Bedensel ihtiyaçlar karşılanmadığında, zihinsel süreçler çalışmıyor. İnsan düşünemiyor, üretemiyor. Aslında bir toplumun kaderi atasözlerinin içinde gizli. Çünkü, aç ayı gerçekten oynamıyor. Önce birincil ihtiyaçlar doyurulsun ki, insan zihnini bilsin. İnsan insanlığını bilsin.. Düş görsün! Düşünsün! Üretsin!
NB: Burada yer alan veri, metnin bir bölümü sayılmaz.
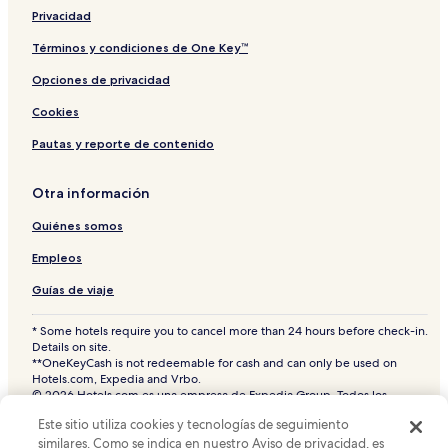
Privacidad
Hoteles cerca de Sinagoga de Agadir
Hoteles 2 estrellas en Aourir
Términos y condiciones de One Key™
Hoteles en Dajla
Opciones de privacidad
Hoteles en Ait Melloul
Cookies
Hoteles baratos en Agadir
Pautas y reporte de contenido
Hoteles cerca de Palacio Real
Otra información
Hoteles cerca de Casino Le Mirage
Quiénes somos
Hoteles en Imi Ouaddar
Hoteles de golf en Agadir
Empleos
Hoteles cerca de Parque acuático Atlantica Parc
Guías de viaje
Hoteles de playa en Aourir
* Some hotels require you to cancel more than 24 hours before check-in.
Details on site.
Hoteles cerca de Al Massira
**OneKeyCash is not redeemable for cash and can only be used on
Hoteles de golf en Aourir
Hotels.com, Expedia and Vrbo.
© 2026 Hotels.com es una empresa de Expedia Group. Todos los
Hoteles de playa en Agadir
derechos reservados.
Este sitio utiliza cookies y tecnologías de seguimiento
Hoteles.com y el logotipo de Hoteles.com son marcas comerciales o
Hoteles en Anza
marcas comerciales registradas de Hotels.com, L.P. CST# 2029030-50.
similares. Como se indica en nuestro Aviso de privacidad, es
Sokak ortasında bir küçük bir savaş oyunu. Sokaklar cephe. Cephede ise kurşun askerler. Hepsi çocuk! Hepsi bir masalın kahramanı olmaya soyunmuşlar. Kahraman olmak için yanlış cephede olduklarını bilmiyor çocuklar. Erken yaşta sokağın kuytusuyla, soğuğuyla, başı boşluğuyla tanışan bu çocuklar benim yurdumun çocukları! Ne istediğini bilmeyen, kim nereye itelerse oraya giden çocuklar. Ellerine taş verilirse atarlar. Neden, kime, niçin diye sormadan atarlar! Çünkü küçük bir taşın neler yapabileceğini düşünemezler. Taş bir kuşa, kediye gelse belki üzülürler. Taşı bir kediye ya da kuşa atamazlar! Ama taşı bir insana atabilirler.. Masal ya bu! Oyun ya bu! Büyüklerinden gördüklerini yapar çocuklar. Sokakta gördüklerini yapan çocuklar!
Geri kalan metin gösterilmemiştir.